Corpo de empresário é encontrado em porta-malas de carro perto da delegacia do bairro da Liberdade

Foto: arquivo pessoal/Instagram

Um homem de 31 anos, identificado como Lucas Diego da Silva, foi encontrado morto, na tarde desta quarta-feira (9/6), com perfurações provocadas por disparos de arma de fogo, dentro do porta-malas de um veículo Chevrolet Onix, em Salvador. O corpo do estudante de Investigação Forense e Perícia Criminal foi achado na via principal do bairro da Liberdade.

Segundo a Polícia Militar, por volta das 16h30, uma guarnição da 37ª Companhia Independente (CIPM/Liberdade) foi acionada após informações de um corpo do sexo masculino encontrado dentro de um veículo. No local, após confirmar o fato, os policiais militares isolaram a área e permaneceram no local até a chegada do Departamento de Polícia Técnica (DPT).

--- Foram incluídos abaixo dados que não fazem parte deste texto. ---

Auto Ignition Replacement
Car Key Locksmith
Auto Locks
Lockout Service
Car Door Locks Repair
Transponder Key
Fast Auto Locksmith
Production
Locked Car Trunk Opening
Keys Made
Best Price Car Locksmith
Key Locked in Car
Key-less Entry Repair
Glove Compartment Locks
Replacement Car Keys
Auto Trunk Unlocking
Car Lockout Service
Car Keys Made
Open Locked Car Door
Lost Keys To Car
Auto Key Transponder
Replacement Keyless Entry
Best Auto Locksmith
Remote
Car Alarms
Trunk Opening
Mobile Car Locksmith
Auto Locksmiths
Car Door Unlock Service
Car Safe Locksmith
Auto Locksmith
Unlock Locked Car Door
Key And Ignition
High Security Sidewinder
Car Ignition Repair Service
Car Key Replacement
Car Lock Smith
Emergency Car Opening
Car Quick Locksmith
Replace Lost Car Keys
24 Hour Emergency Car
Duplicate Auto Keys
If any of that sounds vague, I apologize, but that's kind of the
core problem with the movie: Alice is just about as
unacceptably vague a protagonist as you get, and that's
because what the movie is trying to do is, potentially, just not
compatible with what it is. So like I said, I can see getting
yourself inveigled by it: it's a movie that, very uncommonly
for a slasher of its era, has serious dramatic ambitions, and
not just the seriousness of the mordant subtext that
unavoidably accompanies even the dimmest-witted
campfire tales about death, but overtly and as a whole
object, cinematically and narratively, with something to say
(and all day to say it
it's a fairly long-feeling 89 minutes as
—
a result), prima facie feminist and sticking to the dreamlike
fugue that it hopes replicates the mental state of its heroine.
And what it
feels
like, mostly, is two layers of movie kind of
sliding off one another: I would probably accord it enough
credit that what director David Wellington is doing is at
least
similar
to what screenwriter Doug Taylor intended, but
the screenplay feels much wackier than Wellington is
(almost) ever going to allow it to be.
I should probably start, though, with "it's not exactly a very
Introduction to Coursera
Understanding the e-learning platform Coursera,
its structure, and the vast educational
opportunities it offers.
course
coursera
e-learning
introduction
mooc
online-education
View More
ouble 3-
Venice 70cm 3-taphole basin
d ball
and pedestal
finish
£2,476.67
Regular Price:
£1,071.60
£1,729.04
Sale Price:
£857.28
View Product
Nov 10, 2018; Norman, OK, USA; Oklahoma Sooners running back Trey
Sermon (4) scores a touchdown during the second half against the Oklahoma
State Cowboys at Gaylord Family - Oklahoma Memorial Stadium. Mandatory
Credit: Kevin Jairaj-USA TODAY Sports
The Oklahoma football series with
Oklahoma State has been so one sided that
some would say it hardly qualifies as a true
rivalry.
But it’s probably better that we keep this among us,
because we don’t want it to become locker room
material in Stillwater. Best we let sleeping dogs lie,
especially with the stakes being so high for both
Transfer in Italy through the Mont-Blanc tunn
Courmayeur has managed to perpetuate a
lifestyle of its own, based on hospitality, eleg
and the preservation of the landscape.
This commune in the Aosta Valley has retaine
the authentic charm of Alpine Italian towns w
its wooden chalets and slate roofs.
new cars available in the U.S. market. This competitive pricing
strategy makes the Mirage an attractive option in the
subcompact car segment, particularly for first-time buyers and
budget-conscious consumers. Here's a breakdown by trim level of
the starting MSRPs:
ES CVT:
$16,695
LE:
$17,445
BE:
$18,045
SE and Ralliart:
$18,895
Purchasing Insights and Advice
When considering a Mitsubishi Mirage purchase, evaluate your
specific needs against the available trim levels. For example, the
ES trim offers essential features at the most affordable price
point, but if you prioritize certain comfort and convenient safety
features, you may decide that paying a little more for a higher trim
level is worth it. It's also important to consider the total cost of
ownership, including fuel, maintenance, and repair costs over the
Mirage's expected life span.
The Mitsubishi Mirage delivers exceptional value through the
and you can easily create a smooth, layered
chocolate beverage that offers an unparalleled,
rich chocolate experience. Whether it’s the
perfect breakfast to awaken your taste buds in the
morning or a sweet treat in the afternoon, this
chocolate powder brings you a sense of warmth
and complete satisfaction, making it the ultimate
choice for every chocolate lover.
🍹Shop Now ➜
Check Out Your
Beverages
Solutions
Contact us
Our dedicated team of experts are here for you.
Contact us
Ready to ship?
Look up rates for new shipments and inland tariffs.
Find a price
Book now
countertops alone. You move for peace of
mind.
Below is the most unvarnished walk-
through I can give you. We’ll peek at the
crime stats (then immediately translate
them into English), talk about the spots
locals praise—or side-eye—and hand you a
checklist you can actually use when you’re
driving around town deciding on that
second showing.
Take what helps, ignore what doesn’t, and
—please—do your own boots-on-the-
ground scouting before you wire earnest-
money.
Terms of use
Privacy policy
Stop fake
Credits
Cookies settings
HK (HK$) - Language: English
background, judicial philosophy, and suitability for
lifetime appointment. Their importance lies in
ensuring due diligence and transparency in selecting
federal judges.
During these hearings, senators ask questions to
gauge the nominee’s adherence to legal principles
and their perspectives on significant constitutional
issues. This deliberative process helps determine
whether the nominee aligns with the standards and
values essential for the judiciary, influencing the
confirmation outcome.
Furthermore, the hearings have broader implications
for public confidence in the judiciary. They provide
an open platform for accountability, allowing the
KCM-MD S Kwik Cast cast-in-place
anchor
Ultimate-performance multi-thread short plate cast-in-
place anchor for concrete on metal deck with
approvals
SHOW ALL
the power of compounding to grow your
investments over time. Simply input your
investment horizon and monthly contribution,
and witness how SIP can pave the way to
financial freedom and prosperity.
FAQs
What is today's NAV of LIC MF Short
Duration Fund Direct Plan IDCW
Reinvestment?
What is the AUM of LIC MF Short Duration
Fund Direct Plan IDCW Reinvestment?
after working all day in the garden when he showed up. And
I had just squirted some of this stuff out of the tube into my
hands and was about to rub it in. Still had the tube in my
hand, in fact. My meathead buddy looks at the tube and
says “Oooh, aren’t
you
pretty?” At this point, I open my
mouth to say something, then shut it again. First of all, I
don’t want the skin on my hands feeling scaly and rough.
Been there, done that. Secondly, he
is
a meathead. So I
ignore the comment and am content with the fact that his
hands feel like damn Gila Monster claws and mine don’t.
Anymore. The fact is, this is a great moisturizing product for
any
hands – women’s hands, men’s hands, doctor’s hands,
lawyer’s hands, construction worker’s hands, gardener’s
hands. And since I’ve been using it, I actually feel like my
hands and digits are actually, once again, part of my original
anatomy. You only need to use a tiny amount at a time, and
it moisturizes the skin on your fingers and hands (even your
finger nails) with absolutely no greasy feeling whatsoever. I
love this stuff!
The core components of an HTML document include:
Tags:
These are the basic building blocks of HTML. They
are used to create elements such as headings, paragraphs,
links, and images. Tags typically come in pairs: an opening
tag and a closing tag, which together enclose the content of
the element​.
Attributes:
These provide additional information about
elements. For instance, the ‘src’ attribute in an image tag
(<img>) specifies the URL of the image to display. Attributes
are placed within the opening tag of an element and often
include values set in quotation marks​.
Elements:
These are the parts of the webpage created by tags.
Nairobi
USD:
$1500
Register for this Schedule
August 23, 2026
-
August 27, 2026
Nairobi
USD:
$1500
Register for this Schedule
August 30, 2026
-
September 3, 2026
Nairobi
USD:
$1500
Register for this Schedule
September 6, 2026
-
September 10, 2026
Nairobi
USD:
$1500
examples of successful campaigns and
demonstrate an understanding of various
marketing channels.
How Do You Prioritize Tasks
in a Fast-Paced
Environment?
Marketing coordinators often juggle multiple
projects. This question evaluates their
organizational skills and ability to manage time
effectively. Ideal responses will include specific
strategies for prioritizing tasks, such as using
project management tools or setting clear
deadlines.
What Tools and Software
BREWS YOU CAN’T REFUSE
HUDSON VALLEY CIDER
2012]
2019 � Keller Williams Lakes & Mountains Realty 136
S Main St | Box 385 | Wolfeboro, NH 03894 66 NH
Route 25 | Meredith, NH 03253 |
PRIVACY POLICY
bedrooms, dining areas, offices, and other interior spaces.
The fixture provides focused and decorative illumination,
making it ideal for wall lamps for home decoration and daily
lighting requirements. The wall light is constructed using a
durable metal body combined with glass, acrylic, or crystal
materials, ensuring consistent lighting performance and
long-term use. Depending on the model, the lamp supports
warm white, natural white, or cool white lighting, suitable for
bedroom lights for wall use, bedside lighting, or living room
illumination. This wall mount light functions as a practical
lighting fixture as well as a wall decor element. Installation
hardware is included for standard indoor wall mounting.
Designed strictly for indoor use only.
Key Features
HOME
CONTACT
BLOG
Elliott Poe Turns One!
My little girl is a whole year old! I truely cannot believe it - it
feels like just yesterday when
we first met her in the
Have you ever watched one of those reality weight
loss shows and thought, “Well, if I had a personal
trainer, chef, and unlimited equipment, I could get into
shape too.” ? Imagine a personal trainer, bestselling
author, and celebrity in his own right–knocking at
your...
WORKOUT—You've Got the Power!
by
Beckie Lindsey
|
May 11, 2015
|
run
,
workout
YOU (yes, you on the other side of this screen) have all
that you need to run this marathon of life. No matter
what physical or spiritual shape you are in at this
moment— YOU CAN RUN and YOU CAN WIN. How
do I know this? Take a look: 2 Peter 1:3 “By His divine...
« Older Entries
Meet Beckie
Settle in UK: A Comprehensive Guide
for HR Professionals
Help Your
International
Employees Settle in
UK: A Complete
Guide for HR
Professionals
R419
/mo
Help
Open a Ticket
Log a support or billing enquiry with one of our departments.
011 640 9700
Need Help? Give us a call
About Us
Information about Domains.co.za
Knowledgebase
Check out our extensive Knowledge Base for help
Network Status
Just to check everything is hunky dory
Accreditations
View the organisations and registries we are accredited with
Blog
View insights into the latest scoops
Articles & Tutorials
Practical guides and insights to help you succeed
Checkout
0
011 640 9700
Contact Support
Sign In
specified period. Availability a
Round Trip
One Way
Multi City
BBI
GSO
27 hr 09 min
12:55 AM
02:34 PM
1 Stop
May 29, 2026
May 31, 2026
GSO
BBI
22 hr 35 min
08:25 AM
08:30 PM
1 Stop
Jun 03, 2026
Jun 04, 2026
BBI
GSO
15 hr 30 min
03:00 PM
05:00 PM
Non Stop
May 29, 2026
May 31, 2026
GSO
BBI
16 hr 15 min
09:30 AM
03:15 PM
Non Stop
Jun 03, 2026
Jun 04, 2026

Em nota, a Polícia Civil informou que um homem abandonou o veículo, nas proximidades da 2ª Delegacia e fugiu. Lucas, que era sócio em duas empresas sendo uma do ramo alimentício e outra de vestuário, foi encontrado dentro do veículo que havia alugado. O proprietário do automóvel já compareceu à delegacia e prestou depoimento.

A motivação e autoria do crime estão sendo apuradas pela 3ª Delegacia de Homicídios (3ª DH/BTS), do Departamento de Homicídios e Proteção à Pessoa (DHPP). A vítima deixa um filho de apenas dois anos. Não há detalhes sobre o local e horário do sepultamento.